Казанский собор Мохорев первым из фотографов открыл завесу и показал невидимый ломкий мир ребенка и подростка, мир, который существует параллельно с нашим — прагматичным и жестким. Объектом съемки фотографа является самая социально незащищенная и в то же время самая взрывоопасная среда — уличные подростки, дети из неблагополучных семей и приютов.

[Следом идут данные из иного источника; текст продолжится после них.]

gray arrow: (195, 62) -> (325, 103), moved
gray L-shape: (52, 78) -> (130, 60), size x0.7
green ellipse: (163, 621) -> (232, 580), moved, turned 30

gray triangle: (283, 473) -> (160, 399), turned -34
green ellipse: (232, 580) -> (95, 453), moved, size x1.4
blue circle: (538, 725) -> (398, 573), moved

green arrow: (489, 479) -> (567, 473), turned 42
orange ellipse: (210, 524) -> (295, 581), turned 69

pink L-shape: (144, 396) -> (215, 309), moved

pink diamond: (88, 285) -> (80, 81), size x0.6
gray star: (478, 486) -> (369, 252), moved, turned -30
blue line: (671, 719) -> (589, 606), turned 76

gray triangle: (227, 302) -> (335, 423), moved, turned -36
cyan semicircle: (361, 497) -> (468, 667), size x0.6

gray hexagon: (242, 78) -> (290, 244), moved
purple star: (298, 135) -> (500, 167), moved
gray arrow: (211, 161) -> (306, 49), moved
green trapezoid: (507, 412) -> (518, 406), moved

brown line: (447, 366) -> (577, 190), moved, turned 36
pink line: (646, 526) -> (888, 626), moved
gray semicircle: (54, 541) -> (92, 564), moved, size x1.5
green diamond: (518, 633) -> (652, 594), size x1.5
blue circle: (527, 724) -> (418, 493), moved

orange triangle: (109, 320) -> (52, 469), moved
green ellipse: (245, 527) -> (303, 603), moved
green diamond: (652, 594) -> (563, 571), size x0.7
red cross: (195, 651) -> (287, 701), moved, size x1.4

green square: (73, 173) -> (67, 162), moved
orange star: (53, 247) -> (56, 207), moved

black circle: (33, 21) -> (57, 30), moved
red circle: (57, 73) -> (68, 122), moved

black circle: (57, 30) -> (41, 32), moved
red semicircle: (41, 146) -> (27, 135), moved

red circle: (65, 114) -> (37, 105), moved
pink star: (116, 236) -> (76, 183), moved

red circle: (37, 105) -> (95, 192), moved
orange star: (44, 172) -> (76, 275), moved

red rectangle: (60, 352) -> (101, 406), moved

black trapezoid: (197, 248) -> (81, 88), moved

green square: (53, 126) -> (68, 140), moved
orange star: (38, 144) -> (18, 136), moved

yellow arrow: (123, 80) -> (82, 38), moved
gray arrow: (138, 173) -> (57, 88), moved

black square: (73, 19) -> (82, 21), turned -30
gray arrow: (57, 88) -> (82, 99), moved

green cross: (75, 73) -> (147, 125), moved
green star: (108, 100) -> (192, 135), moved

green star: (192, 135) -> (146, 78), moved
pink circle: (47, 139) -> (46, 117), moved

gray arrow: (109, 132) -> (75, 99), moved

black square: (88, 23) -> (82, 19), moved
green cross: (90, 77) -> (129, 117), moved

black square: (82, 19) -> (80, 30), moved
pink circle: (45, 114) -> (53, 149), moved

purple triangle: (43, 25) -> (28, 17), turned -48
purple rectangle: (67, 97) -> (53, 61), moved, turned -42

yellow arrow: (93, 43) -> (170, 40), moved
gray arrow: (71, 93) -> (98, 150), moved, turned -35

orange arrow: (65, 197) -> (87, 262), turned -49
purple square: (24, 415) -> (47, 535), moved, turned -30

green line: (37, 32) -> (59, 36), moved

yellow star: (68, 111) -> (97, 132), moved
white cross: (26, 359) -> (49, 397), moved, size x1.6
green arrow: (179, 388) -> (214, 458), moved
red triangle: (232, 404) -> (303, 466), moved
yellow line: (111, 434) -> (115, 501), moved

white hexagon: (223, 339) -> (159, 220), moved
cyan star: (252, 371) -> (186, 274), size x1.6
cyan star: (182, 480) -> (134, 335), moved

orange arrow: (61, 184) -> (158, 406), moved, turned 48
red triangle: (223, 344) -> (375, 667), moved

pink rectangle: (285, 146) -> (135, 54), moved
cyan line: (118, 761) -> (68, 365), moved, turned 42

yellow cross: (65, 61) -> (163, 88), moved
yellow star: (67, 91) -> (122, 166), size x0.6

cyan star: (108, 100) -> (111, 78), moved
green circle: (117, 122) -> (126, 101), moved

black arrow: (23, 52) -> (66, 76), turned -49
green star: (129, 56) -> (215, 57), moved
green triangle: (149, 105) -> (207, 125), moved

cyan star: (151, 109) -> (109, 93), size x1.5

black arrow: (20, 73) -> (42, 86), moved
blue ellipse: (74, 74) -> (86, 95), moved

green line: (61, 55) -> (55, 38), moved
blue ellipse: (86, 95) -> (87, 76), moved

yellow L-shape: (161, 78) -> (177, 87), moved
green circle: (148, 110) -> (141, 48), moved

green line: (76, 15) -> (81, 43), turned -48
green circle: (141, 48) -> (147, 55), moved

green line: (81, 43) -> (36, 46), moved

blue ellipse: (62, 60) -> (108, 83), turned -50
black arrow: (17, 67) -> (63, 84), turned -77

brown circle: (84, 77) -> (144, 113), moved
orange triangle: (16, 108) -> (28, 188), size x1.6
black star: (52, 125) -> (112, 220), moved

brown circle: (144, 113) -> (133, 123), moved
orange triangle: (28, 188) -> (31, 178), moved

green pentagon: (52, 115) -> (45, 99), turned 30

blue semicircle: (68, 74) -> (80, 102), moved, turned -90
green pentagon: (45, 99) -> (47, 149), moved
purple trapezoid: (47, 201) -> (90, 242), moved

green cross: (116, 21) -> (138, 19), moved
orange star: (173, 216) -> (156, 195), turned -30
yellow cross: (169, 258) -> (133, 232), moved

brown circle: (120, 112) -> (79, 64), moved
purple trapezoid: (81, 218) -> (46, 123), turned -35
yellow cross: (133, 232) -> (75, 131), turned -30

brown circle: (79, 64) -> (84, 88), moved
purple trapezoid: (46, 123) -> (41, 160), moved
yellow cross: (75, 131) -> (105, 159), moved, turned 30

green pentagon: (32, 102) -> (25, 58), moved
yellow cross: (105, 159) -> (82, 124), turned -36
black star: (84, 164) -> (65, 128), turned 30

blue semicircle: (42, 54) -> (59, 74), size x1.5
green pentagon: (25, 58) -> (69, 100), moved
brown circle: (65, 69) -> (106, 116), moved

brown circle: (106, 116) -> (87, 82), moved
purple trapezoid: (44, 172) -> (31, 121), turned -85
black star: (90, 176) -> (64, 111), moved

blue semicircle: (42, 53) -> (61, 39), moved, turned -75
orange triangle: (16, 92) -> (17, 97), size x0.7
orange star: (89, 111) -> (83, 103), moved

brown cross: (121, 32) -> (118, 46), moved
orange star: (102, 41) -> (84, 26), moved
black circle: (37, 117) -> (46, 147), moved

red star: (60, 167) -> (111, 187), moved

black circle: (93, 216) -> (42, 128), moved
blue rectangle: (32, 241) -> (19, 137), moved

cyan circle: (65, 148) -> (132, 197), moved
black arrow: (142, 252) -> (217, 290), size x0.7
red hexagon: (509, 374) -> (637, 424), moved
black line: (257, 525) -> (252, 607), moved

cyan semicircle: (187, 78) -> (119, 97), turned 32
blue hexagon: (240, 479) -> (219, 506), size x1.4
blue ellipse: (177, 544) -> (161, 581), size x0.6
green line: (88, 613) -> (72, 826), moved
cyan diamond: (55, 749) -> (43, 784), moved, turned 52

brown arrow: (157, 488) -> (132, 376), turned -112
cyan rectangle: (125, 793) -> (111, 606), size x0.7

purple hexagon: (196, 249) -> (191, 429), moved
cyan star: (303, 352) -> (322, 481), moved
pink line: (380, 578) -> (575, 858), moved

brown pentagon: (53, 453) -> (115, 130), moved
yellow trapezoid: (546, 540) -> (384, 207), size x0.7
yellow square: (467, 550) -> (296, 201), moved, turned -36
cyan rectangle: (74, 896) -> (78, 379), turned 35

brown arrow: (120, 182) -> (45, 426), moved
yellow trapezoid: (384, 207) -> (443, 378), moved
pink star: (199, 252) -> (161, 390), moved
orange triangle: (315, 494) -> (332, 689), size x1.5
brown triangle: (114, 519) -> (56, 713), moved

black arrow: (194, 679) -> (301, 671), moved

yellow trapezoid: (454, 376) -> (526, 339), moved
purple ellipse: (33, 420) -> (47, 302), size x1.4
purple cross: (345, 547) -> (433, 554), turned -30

Фотографический жанр Мохорева не подпадает под конкретное определение. Его работы так же трудно назвать постановочной фотографией, как и классическим фоторепортажем. Художник с годами выработал свой неповторимый фотографический почерк. Развивая свою тему, Мохорев во всем балансирует на грани, никогда не переступая ту черту, за которой начинается пошлость и нарочитый эпатаж. Его черно-белые образы — лица, глаза, линии тел, позы — надолго врезаются в память.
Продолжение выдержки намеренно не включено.